Sadly, too many Greens have taken up this idea and talk of the troubles we face. All talk of sacrifice suggests we’ll have to go back to the Dark Ages to cut consumption.
It’s all nonsense, of course. What’s needed is a fresh look at just what we’d be giving up and a more honest description of it. So let’s make a few sacrifices. Let’s sacrifice-
Paying too much for bland, boring food that’s over packaged and shipped halfway around the world. Research has shown that local shops and markets are consistently cheaper than the supermarket chains. They’re also friendlier, put more money into the local economy and stock foods you won’t find on Tesco’s shelves.
Burning money running a status symbol that increasingly says bad things about you, that is a danger to everyone on the road- including its occupants- and spends most of its life carting nothing more substantial than air. If people took the time to find the largest car they needed, rather than the ideal vehicle for a trek across Alaska with the extended family, they could save hundreds, if not thousands, of pounds a year without sacrificing any of the convenience and comfort of having a car. Of course, it would be best if they could leave the car behind more often as well, but maybe they’d learn that when they realised how little they really needed it.

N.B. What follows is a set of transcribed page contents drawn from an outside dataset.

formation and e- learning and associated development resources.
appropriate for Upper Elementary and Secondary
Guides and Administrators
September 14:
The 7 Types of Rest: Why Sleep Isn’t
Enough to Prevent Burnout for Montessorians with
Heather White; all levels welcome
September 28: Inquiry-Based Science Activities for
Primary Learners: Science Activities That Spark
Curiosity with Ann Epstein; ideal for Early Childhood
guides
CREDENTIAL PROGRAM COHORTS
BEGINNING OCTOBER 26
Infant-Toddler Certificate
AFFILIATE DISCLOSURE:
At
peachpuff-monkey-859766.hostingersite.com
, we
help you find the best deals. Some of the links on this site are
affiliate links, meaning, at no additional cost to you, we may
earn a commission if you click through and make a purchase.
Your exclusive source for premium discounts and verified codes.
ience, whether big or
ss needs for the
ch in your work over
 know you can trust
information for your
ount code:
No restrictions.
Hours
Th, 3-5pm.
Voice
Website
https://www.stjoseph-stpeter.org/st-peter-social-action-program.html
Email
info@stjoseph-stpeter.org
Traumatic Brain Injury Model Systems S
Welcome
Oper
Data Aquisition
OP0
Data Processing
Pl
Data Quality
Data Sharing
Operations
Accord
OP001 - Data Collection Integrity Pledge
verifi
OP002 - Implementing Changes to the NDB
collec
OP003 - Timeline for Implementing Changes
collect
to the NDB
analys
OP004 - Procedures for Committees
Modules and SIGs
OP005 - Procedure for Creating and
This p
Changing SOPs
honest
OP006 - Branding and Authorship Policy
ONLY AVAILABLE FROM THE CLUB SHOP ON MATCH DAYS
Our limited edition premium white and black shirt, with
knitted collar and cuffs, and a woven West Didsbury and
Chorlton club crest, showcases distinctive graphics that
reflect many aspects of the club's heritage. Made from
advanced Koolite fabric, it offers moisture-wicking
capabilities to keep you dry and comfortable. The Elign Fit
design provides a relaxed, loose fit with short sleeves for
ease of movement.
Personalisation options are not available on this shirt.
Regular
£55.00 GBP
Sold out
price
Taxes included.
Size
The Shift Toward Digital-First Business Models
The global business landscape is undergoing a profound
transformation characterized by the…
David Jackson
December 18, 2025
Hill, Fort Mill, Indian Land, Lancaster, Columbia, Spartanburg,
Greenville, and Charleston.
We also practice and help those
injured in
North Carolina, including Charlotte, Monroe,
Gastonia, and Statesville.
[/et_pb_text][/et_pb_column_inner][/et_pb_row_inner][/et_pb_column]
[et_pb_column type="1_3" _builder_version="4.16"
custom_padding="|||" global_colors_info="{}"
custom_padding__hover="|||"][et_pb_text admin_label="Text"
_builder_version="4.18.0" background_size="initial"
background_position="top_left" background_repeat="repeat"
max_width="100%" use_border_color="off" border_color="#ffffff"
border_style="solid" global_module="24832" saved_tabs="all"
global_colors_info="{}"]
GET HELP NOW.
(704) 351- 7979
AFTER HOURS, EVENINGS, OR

Teaching children to be unhealthy and dependent on others. They could walk to school, getting exercise, building self confidence and teaching them to do stuff for themselves. It would probably make them safer in other ways as well. Recognising, and being recognised in, their neighbourhood should help children spot trouble such as the mythical danger stranger if it ever appeared.
Paying exorbitant energy bills because our filament bulbs use more energy making heat than they do making light. Really, when a decent compact fluorescent bulb will pay for itself in less than a year, why do people insist on the false economy of filament bulbs?
That’s just a sample. Next time someone tells you the culture won’t change because of the sacrifices involved try one of them as a reply. We’re all in a position to make sacrifices which actually leave us better off as well as helping the environment. When we’ve pocketed the money from them, more drastic action will be less painful and easier to contemplate.